As night fell, we retreated to Nalanchira to get back to our hostels and lodges. Like many junctions, Nalanchira was a busy intersection due to the proximity of the college. For everyone in the village -people returning from work, people shopping for provisions, and devotees returning from temples and churches, office workers, students, and farmers, it was the hub, a meeting place. It was in place to get the news of the day or to partake in a heated political discussion. Street vendors, food, and tea stalls, toddy shop, and knickknack stores opened for an evening of brisk business. Oil and kerosene lamps, Petromax, and electric bulbs barely lit up the place.
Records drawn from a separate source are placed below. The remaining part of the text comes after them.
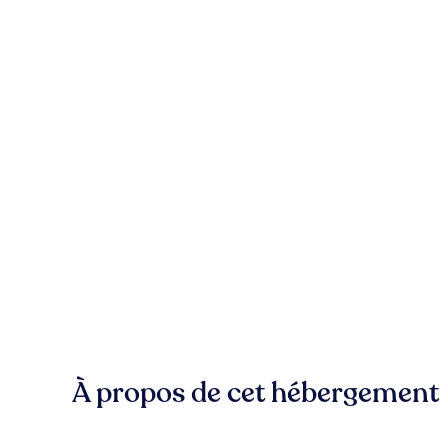
À propos de cet hébergement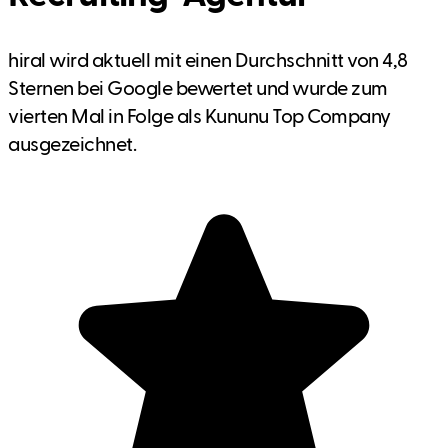
hiral wird aktuell mit einen Durchschnitt von 4,8
Sternen bei Google bewertet und wurde zum
vierten Mal in Folge als Kununu Top Company
ausgezeichnet.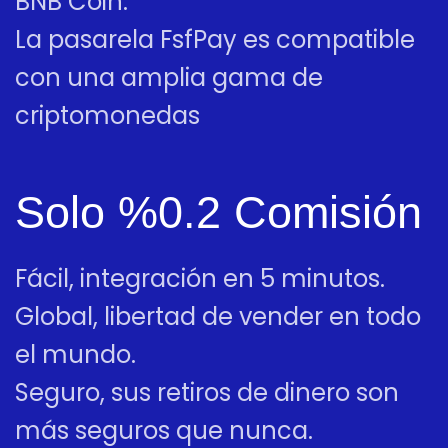
BNB Coin.
La pasarela FsfPay es compatible
con una amplia gama de
criptomonedas
Solo %0.2 Comisión
Fácil, integración en 5 minutos.
Global, libertad de vender en todo
el mundo.
Seguro, sus retiros de dinero son
más seguros que nunca.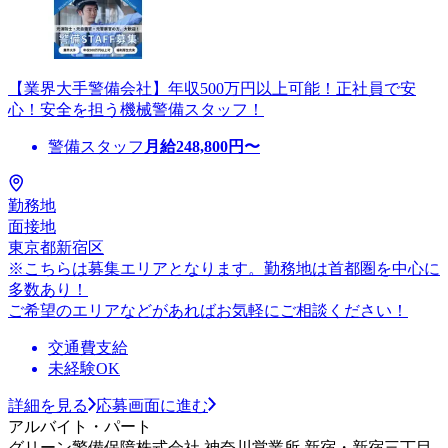
【業界大手警備会社】年収500万円以上可能！正社員で安
心！安全を担う機械警備スタッフ！
警備スタッフ
月給
248,800
円〜
勤務地
面接地
東京都新宿区
※こちらは募集エリアとなります。勤務地は首都圏を中心に
多数あり！
ご希望のエリアなどがあればお気軽にご相談ください！
交通費支給
未経験OK
詳細を見る
応募画面に進む
アルバイト・パート
グリーン警備保障株式会社 神奈川営業所 新宿・新宿三丁目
The ambience of the junction was loaded with music, newscasts, and shouts of vendors marketing their wares, noisy loudspeaker announcements, political rallies, spontaneous meetings, and the roar of the diesel engines. There was always some action or other happenings at the junction: political and labour union meetings, street circus, magic shows, fortune-tellers, and quacks offering one-shot cure-all to magic potions and snake oils. People simply congregate at the junction to absorb the hustle and bustle of the evening.
Of many short trips, certain ones to Kuttalam, Suchindram, Thakkala salt fields, and Kanyakumari are still fresh in my mind. Suchindrum has the famous Thanumalayan (Siva, Vishnu, and Brahman in one-form) temple. This 17th-century temple is an architectural marvel with its tall gopuram and imposing façade.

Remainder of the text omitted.